Vielleicht hast du schon mal von dem Begriff „inneres Kind“ gehört. Dabei geht es um einen Teil in uns, der etwas Kindliches repräsentiert. Oft sammeln sich hier auch negative Erfahrungen oder Traumata aus der Kindheit, die auch im Erwachsenenalter zum Vorschein kommen können. Beispielsweise warst du als Kind oft alleine und kämpfst auch als erwachsene Person immer noch mit Einsamkeit. Eine Möglichkeit, diese Thematik zu lösen, ist, sich mit dem inneren Kind auseinanderzusetzen. Dafür habe ich 5 einfache und alltägliche Tipps für dich gesammelt.

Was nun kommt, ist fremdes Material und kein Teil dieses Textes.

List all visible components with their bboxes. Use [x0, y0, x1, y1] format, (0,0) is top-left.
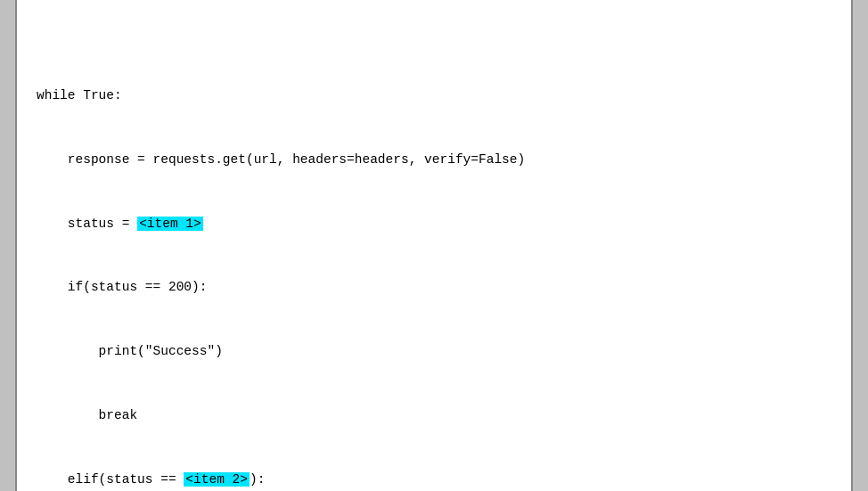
code-line-10: status = <item 1>	[37, 214, 831, 235]
code-line-8: while True:	[37, 86, 831, 107]
code-line-12: print("Success")	[37, 341, 831, 363]
code-line-9: response = requests.get(url, headers=hea…	[37, 150, 831, 171]
item1-highlight: <item 1>	[137, 217, 203, 231]
item2-highlight: <item 2>	[184, 472, 250, 487]
code-block: import request, time bearer = "BEARER_TO…	[15, 0, 853, 491]
code-line-14: elif(status == <item 2>):	[37, 470, 831, 491]
code-line-7	[37, 21, 831, 43]
code-line-11: if(status == 200):	[37, 277, 831, 299]
code-line-13: break	[37, 405, 831, 427]
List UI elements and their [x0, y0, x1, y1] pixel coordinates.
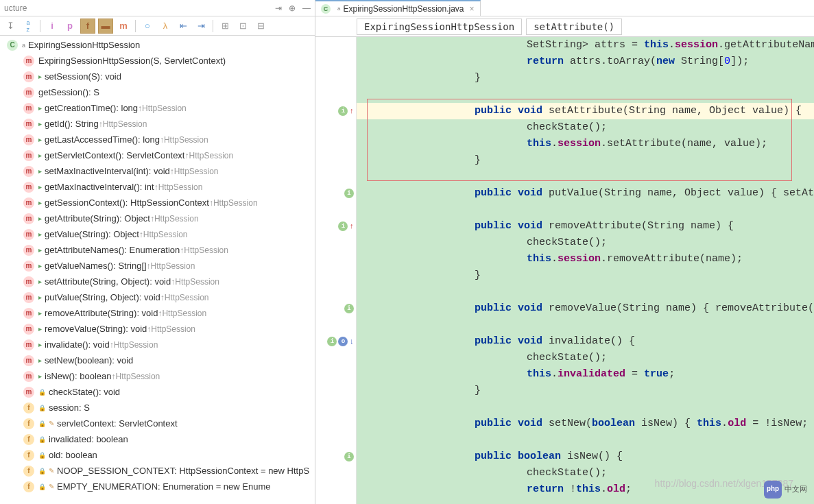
tb-opt-icon[interactable]: ⊞ [217, 19, 232, 34]
tree-item-super: ↑HttpSession [112, 372, 160, 381]
code-line[interactable]: } [357, 267, 814, 284]
tb-az-icon[interactable]: az [21, 19, 36, 34]
tb-p-icon[interactable]: p [62, 19, 77, 34]
tb-lambda-icon[interactable]: λ [158, 19, 173, 34]
tb-m-icon[interactable]: m [116, 19, 131, 34]
tree-item[interactable]: f🔒session: S [0, 400, 315, 416]
tree-item[interactable]: mExpiringSessionHttpSession(S, ServletCo… [0, 53, 315, 69]
code-editor[interactable]: SetString> attrs = this.session.getAttri… [315, 37, 814, 504]
code-line[interactable]: SetString> attrs = this.session.getAttri… [357, 37, 814, 53]
tree-item[interactable]: m▸setAttribute(String, Object): void ↑Ht… [0, 274, 315, 289]
tree-item[interactable]: f🔒✎NOOP_SESSION_CONTEXT: HttpSessionCont… [0, 463, 315, 479]
code-line[interactable]: public void setNew(boolean isNew) { this… [357, 416, 814, 432]
tree-item[interactable]: m▸getAttribute(String): Object ↑HttpSess… [0, 211, 315, 226]
tree-item[interactable]: m▸removeAttribute(String): void ↑HttpSes… [0, 305, 315, 321]
tb-expand-icon[interactable]: ⇥ [193, 19, 208, 34]
gutter-row[interactable]: i↑ [315, 218, 357, 235]
code-line[interactable] [357, 202, 814, 218]
editor-tab[interactable]: C a ExpiringSessionHttpSession.java × [315, 0, 481, 16]
code-line[interactable]: checkState(); [357, 465, 814, 481]
tree-item[interactable]: m▸setMaxInactiveInterval(int): void ↑Htt… [0, 163, 315, 179]
tree-item[interactable]: m▸getId(): String ↑HttpSession [0, 116, 315, 132]
tb-f-icon[interactable]: f [80, 19, 95, 34]
gutter-row[interactable]: i [315, 300, 357, 317]
tree-item[interactable]: m▸getLastAccessedTime(): long ↑HttpSessi… [0, 132, 315, 147]
tree-item[interactable]: m▸getCreationTime(): long ↑HttpSession [0, 100, 315, 116]
code-line[interactable]: this.invalidated = true; [357, 366, 814, 383]
tree-item[interactable]: m🔒checkState(): void [0, 384, 315, 400]
code-line[interactable]: checkState(); [357, 235, 814, 251]
tree-item[interactable]: m▸putValue(String, Object): void ↑HttpSe… [0, 289, 315, 305]
tree-item[interactable]: f🔒invalidated: boolean [0, 431, 315, 447]
implement-icon[interactable]: i [344, 452, 354, 461]
structure-tree[interactable]: C a ExpiringSessionHttpSession mExpiring… [0, 36, 315, 504]
tree-item[interactable]: f🔒old: boolean [0, 447, 315, 463]
tb-i-icon[interactable]: i [45, 19, 60, 34]
code-line[interactable]: public void putValue(String name, Object… [357, 185, 814, 202]
implement-icon[interactable]: i [327, 337, 337, 346]
tree-item[interactable]: f🔒✎servletContext: ServletContext [0, 416, 315, 431]
implement-icon[interactable]: i [344, 304, 354, 313]
tb-sort-icon[interactable]: ↧ [3, 19, 18, 34]
override-down-icon[interactable]: o [338, 337, 348, 346]
tb-collapse-icon[interactable]: ⇤ [176, 19, 191, 34]
code-line[interactable]: this.session.setAttribute(name, value); [357, 136, 814, 152]
code-line[interactable] [357, 317, 814, 333]
method-icon: m [23, 355, 34, 366]
code-line[interactable] [357, 169, 814, 185]
code-line[interactable]: } [357, 383, 814, 399]
tree-item[interactable]: m▸setSession(S): void [0, 69, 315, 84]
code-line[interactable]: public boolean isNew() { [357, 448, 814, 465]
code-line[interactable] [357, 86, 814, 103]
code-line[interactable]: } [357, 70, 814, 86]
code-line[interactable]: public void removeAttribute(String name)… [357, 218, 814, 235]
gutter-row[interactable]: i↑ [315, 103, 357, 119]
structure-opt2-icon[interactable]: ⊕ [289, 3, 296, 13]
tree-item[interactable]: mgetSession(): S [0, 84, 315, 100]
tree-item[interactable]: m▸getMaxInactiveInterval(): int ↑HttpSes… [0, 179, 315, 195]
tb-tree-icon[interactable]: ⊡ [235, 19, 250, 34]
code-line[interactable]: return !this.old; [357, 481, 814, 498]
code-line[interactable]: this.session.removeAttribute(name); [357, 251, 814, 267]
tb-pkg-icon[interactable]: ⊟ [253, 19, 268, 34]
code-line[interactable]: public void invalidate() { [357, 333, 814, 350]
tree-item[interactable]: m▸getValue(String): Object ↑HttpSession [0, 226, 315, 242]
tree-item[interactable]: f🔒✎EMPTY_ENUMERATION: Enumeration = new … [0, 479, 315, 494]
crumb-method[interactable]: setAttribute() [526, 19, 622, 35]
gutter-row[interactable]: i [315, 448, 357, 465]
tree-root[interactable]: C a ExpiringSessionHttpSession [0, 37, 315, 53]
method-icon: m [23, 150, 34, 161]
method-icon: m [23, 134, 34, 145]
code-line[interactable]: public void removeValue(String name) { r… [357, 300, 814, 317]
code-line[interactable]: checkState(); [357, 119, 814, 136]
tree-item[interactable]: m▸getAttributeNames(): Enumeration ↑Http… [0, 242, 315, 258]
code-line[interactable] [357, 399, 814, 416]
tree-item[interactable]: m▸removeValue(String): void ↑HttpSession [0, 321, 315, 337]
code-line[interactable]: } [357, 152, 814, 169]
code-body[interactable]: SetString> attrs = this.session.getAttri… [357, 37, 814, 504]
tree-item-label: setSession(S): void [45, 71, 121, 82]
tree-item[interactable]: m▸getServletContext(): ServletContext ↑H… [0, 147, 315, 163]
crumb-class[interactable]: ExpiringSessionHttpSession [357, 19, 522, 35]
tb-sort2-icon[interactable]: ▬ [98, 19, 113, 34]
tree-item[interactable]: m▸invalidate(): void ↑HttpSession [0, 337, 315, 352]
code-line[interactable]: return attrs.toArray(new String[0]); [357, 53, 814, 70]
code-line[interactable]: checkState(); [357, 350, 814, 366]
tb-circle-icon[interactable]: ○ [140, 19, 155, 34]
tree-item[interactable]: m▸getValueNames(): String[] ↑HttpSession [0, 258, 315, 274]
tree-item[interactable]: m▸isNew(): boolean ↑HttpSession [0, 368, 315, 384]
gutter-row[interactable]: i [315, 185, 357, 202]
tree-item[interactable]: m▸getSessionContext(): HttpSessionContex… [0, 195, 315, 211]
method-icon: m [23, 339, 34, 350]
override-icon[interactable]: i [338, 106, 348, 116]
structure-collapse-icon[interactable]: — [302, 3, 311, 13]
tree-item[interactable]: m▸setNew(boolean): void [0, 352, 315, 368]
code-line[interactable]: public void setAttribute(String name, Ob… [357, 103, 814, 119]
structure-opt1-icon[interactable]: ⇥ [275, 3, 282, 13]
implement-icon[interactable]: i [344, 189, 354, 198]
code-line[interactable] [357, 284, 814, 300]
tab-close-icon[interactable]: × [470, 4, 475, 14]
code-line[interactable] [357, 432, 814, 448]
gutter-row[interactable]: io↓ [315, 333, 357, 350]
override-icon[interactable]: i [338, 221, 348, 231]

Vorher möchte ich aber einen kleinen Disclaimer aussprechen, denn das finde ich grade bei Inhalten dieser Art sehr wichtig. Zum einen kann diese Arbeit keine psychotherapeutische Betreuung ersetzen, sie aber gut ergänzen – genauso wie Yoga und Achtsamkeit. Darüber hinaus bin ich keine Psychotherapeutin – mir ist Transparenz einfach sehr wichtig, besonders, was solche Themen angeht. Ich habe mich selbst damit aber schon viel beschäftigt und hoffe, dass ich dich mit meinen Ideen etwas inspirieren kann.
Was ist das innere Kind?
Das innere Kind ist ein innerer Teil von uns, genauso wie etwa der innere Kritiker oder die innere Kritikerin. Es ist eine Möglichkeit, unser Innenleben zu betrachten und es so auch zu personifizieren. Manchmal kann das helfen, besser mit einem Teil von uns zu arbeiten, weil wir ihm dadurch ein Gesicht geben. Das innere Kind ist ein Konglomerat unser kindlichen Erfahrungen, Erinnerungen und Gefühle. Ihm gegenübergestellt ist zum Beispiel das Erwachsenen-Ich, sodass wir auch mit uns selbst in eine Form von Eltern-Kind-Beziehung gehen können. Zum Beispiel nimmst du eine Fürsorgerolle ein, wenn du dich als Erwachsene*r um dein inneres Kind kümmerst.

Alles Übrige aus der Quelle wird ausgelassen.